The festival has significance to Hindus, Sikhs, Buddhists and Jains, and is celebrated globally by Indian and South Asian communities.
It commemorates the triumph of light over darkness, and good overcoming evil.
Communities light ceremonial lamps, which symbolise the lifting of spiritual darkness to mark a new beginning.
During Diwali, people pray to Goddess of Wealth Lakshmi for health, prosperity and good fortune.
People also decorate their houses with lights and celebrate the New Year.
Multicultural NSW Advisory Board Chairperson and Indian community leader Dr Hari Harinath said the lighting of the Opera House sails sent a strong message to the world.
“It is very enormous. We know Indians are celebrating Diwali in Sydney near the Opera House and under the Harbour Bridge,” Dr Harinath said.
“It shows the enormity of the task which the government of New South Wales is doing to maintain NSW as the best multicultural state, not only in Australia but all over the world.

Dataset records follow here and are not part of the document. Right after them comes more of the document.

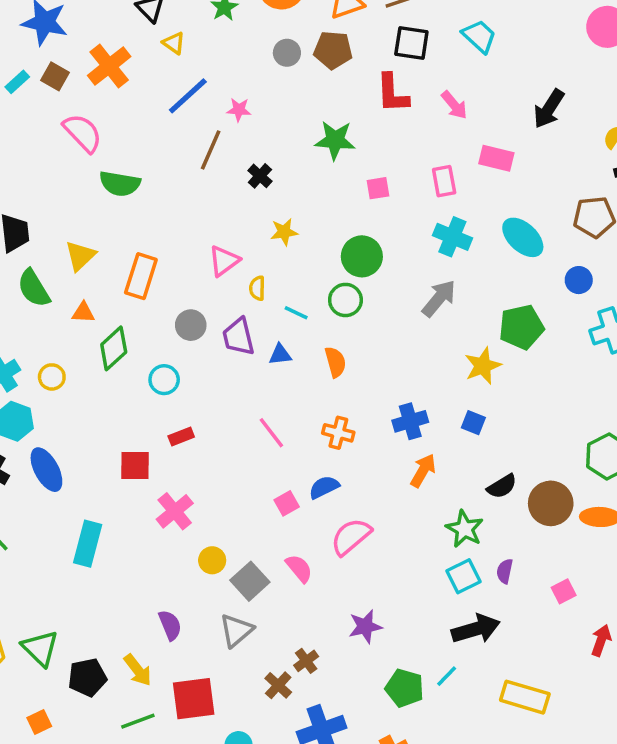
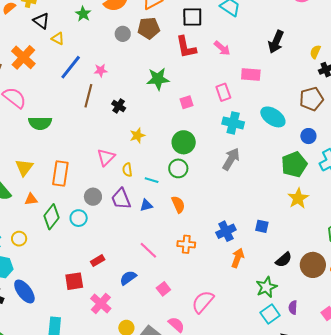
green pentagon: (521, 327) -> (294, 164), moved
yellow star: (483, 366) -> (298, 198), moved
cyan circle: (164, 380) -> (79, 218), moved
blue semicircle: (324, 487) -> (128, 278), moved
green star: (465, 529) -> (266, 287), turned 30

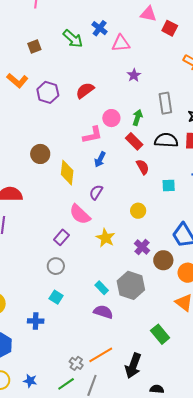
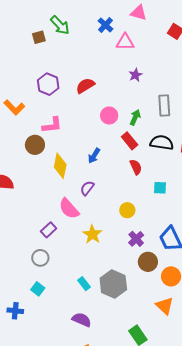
pink triangle: (148, 14) -> (139, 13), moved
green arrow: (73, 39) -> (60, 25), moved
orange L-shape: (17, 81) -> (14, 107), moved
pink L-shape: (92, 135) -> (52, 125), moved
purple cross: (142, 247) -> (136, 239), moved
purple semicircle: (103, 312) -> (82, 320), moved

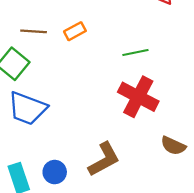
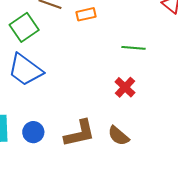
red cross: (138, 97) -> (125, 87), size x0.6
brown semicircle: (173, 146) -> (118, 136), moved

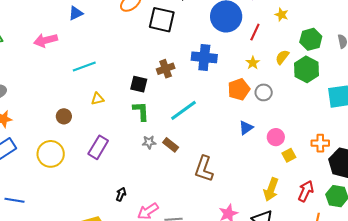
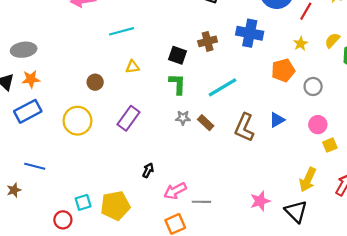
gray circle: (264, 92) -> (313, 86), moved
blue triangle: (246, 128) -> (277, 120), moved
brown L-shape: (204, 169) -> (244, 127), moved

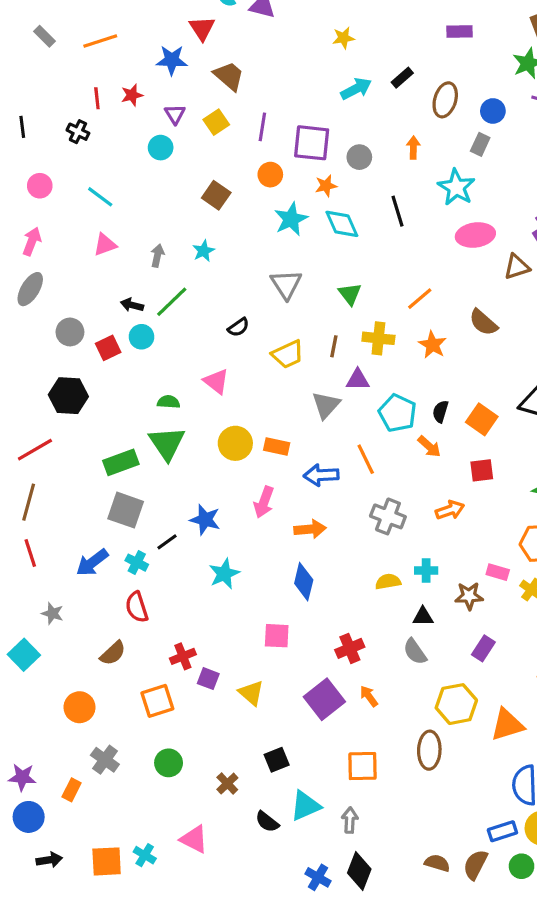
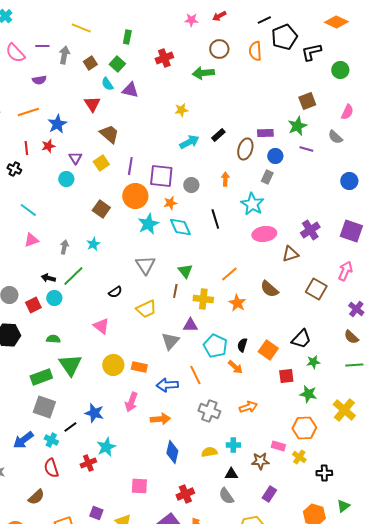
purple rectangle: (460, 31) -> (265, 133), moved
blue star: (172, 60) -> (57, 124), moved, turned -30
orange circle: (270, 175) -> (135, 196), size x1.6
brown line: (334, 346) -> (175, 291), moved
green semicircle: (169, 402) -> (53, 339), moved
red square: (482, 470) -> (286, 376), moved
blue diamond: (304, 582) -> (172, 452), moved
red cross: (183, 656) -> (88, 463), moved

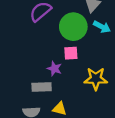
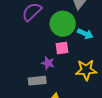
cyan arrow: (102, 27) -> (85, 34), moved

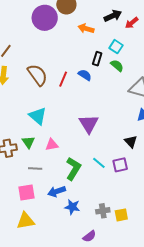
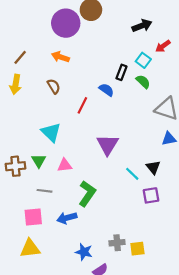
red arrow: (132, 23) -> (163, 46), moved
orange arrow: (86, 29) -> (60, 57), moved
brown semicircle: (38, 75) -> (54, 86), size x0.6
red line: (63, 79) -> (82, 105), moved
cyan line: (99, 163) -> (132, 174), moved
purple square: (120, 165) -> (151, 195), moved
blue star: (72, 207) -> (84, 252), moved

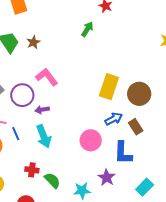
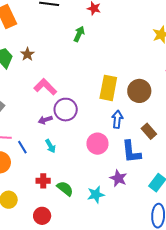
purple circle: (22, 95) -> (66, 110), moved
blue arrow: (114, 119) -> (117, 119), turned -48
brown rectangle: (136, 127) -> (149, 131), moved
cyan arrow: (44, 136) -> (50, 146), size x0.6

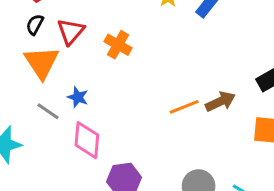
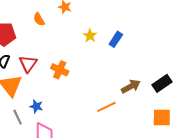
brown arrow: (220, 102) -> (131, 86), moved
gray line: (48, 111) -> (18, 117), turned 35

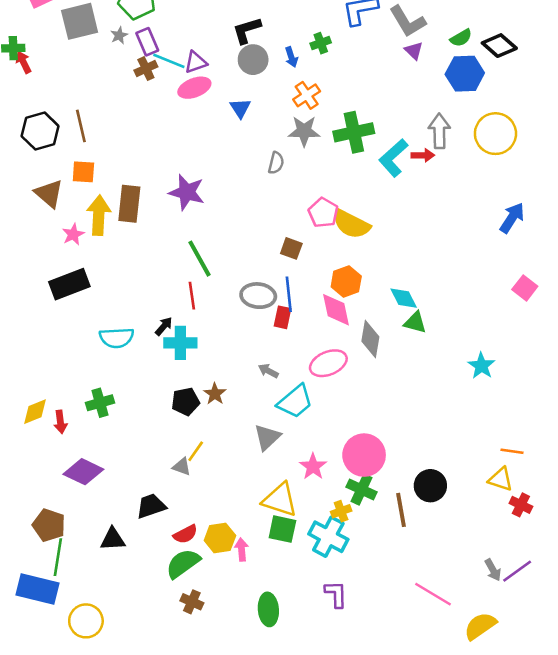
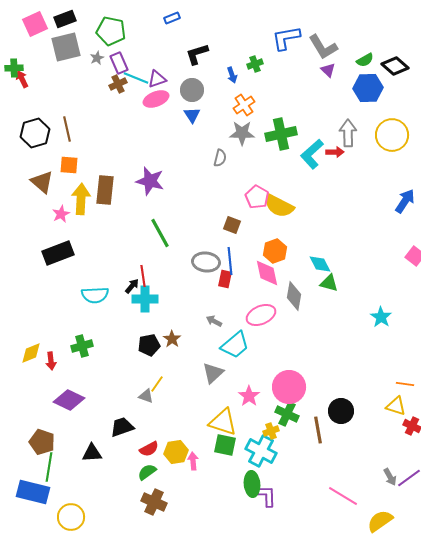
gray circle: (253, 60) -> (192, 90), moved
red line: (192, 296) -> (143, 276), moved
green semicircle: (183, 564) -> (147, 472), size x0.7
brown cross: (192, 602) -> (154, 502), size x1.4
green ellipse: (268, 609) -> (252, 484), moved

“We will be ushering the world into Diwali from here.”
A community reception was held at the Museum of Contemporary Art to celebrate the occasion.
NSW Premier Gladys Berejiklian formally opened the event and said by lighting the sails of the Sydney Opera House, it brings millions of people in Australia and around the world together.
“The lighting of the Opera House signifies the ancient tradition of lighting ceremonial lamps at this time, marking the eternal triumph of light over darkness,” Ms Berejiklian said.
“More and more, Diwali is marked by all communities across New South Wales and is one of the most celebrated and anticipated events in our multicultural calendar.”